Objective: Learning surgical skills is an essential part of neurosurgical training. Ideally, these skills are acquired to a sufficient extent in an ex vivo setting. The authors previously described an in vitro brain tumor model, consisting of a cadaveric animal brain injected with fluorescent agar-agar, for acquiring a wide range of basic neuro-oncological skills. This model focused on haptic skills such as safe tissue ablation technique and the training of fluorescence-based resection. As important didactical technologies such as mixed reality and 3D printing become more readily available, the authors developed a readily available training model that integrates the haptic aspects into a mixed reality setup.
Methods: The anatomical structures of a brain tumor patient were segmented from medical imaging data to create a digital twin of the case. Bony structures were 3D printed and combined with the in vitro brain tumor model. The segmented structures were visualized in mixed reality headsets, and the congruence of the printed and the virtual objects allowed them to be spatially superimposed. In this way, users of the system were able to train on the entire treatment process from surgery planning to instrument preparation and execution of the surgery.
Results: Mixed reality visualization in the joint model facilitated model (patient) positioning as well as craniotomy and the extent of resection planning respecting case-dependent specifications. The advanced physical model allowed brain tumor surgery training including skin incision; craniotomy; dural opening; fluorescence-guided tumor resection; and dura, bone, and skin closure.
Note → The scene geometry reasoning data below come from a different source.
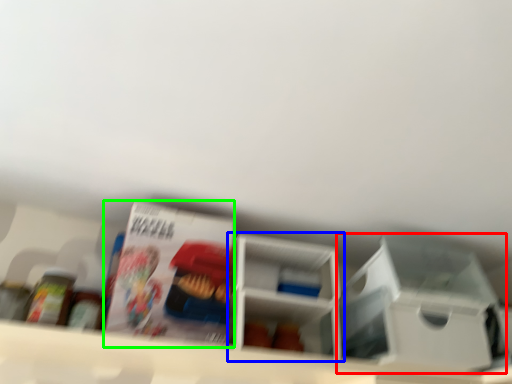 Question: Which is farther away from storage box (highlighted by a red box)? shelf (highlighted by a blue box) or magazine (highlighted by a green box)?

Choices:
 (A) shelf
 (B) magazine

Answer: (B) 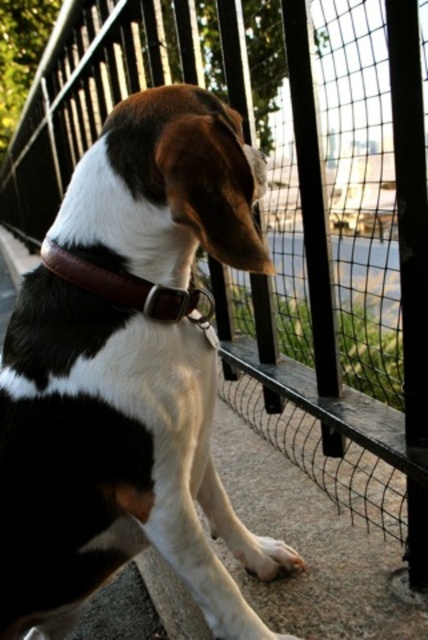 From the picture: Is black and white fur at center wider than brown leather collar at center?

Correct, the width of black and white fur at center exceeds that of brown leather collar at center.

Who is more forward, [68,582] or [110,282]?

Positioned in front is point [110,282].

Does point (68, 228) come farther from viewer compared to point (74, 278)?

Yes, it is behind point (74, 278).

This screenshot has width=428, height=640. I want to click on black and white fur at center, so click(128, 372). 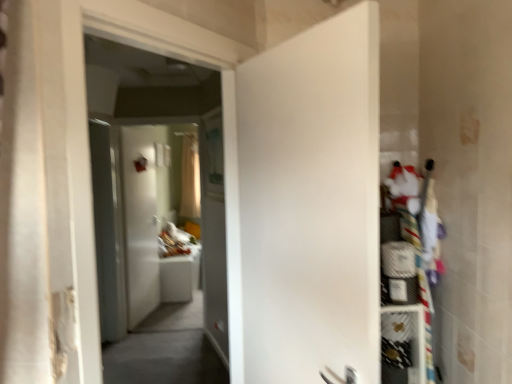 Question: Does point (111, 223) appear closer or farther from the camera than point (138, 193)?

Choices:
 (A) farther
 (B) closer

Answer: (B)

Question: In terms of height, does transparent glass screen door at left look taller or shorter compared to white glossy door at center, positioned as the first door in back-to-front order?

Choices:
 (A) short
 (B) tall

Answer: (B)

Question: Which is farther from the white matte door at center, which is the 2th door in back-to-front order?

Choices:
 (A) white mesh shelf at right, the first shelf in the bottom-to-top sequence
 (B) white glossy door at center, the 2th door from the right
 (C) transparent glass screen door at left
 (D) white fabric shelf at right, the second shelf positioned from the bottom
 (E) translucent fabric curtain at center

Answer: (E)

Question: Which of these objects is positioned closest to the white mesh shelf at right, which ranks as the second shelf in top-to-bottom order?

Choices:
 (A) white fabric shelf at right, the first shelf in the top-to-bottom sequence
 (B) transparent glass screen door at left
 (C) white glossy door at center, the 2th door from the right
 (D) white matte door at center, marked as the 2th door in a left-to-right arrangement
 (E) translucent fabric curtain at center

Answer: (A)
Conclusions: Combining mixed reality visualization with the corresponding 3D printed physical hands-on model allowed advanced training of sequential brain tumor resection skills. Three-dimensional printing technology facilitates the production of a precise, reproducible, and worldwide accessible brain tumor surgery model. The described model for brain tumor resection advanced regarding important aspects of skills training for neurosurgical residents (e.g., locating the lesion, head position planning, skull trepanation, dura opening, tissue ablation techniques, fluorescence-guided resection, and closure). Mixed reality enriches the model with important structures that are difficult to model (e.g., vessels and fiber tracts) and advanced interaction concepts (e.g., craniotomy simulations). Finally, this concept demonstrates a bridging technology toward intraoperative application of mixed reality.
Keywords: 3D printing; brain tumor resection; mixed reality; resident training.